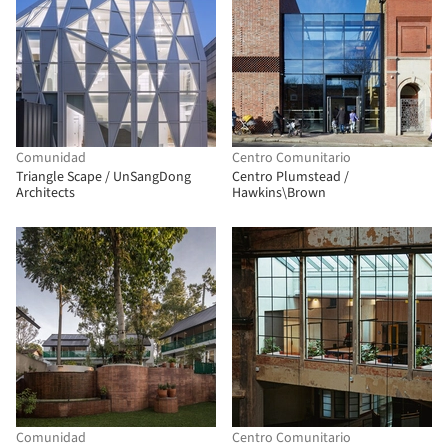
Comunidad
Centro Comunitario
Triangle Scape / UnSangDong
Centro Plumstead /
Architects
Hawkins\Brown
Comunidad
Centro Comunitario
━━━━━━━━━━━━━━━━━━━━━━━━━━━━━━
TASK DIRECTIONS: Your answer is the line containing "Centro Plumstead /" plus every line after it through the end of the entries, given again exactly and alone.

RESULT OF THIS EXERCISE:
Centro Plumstead /
Architects
Hawkins\Brown
Comunidad
Centro Comunitario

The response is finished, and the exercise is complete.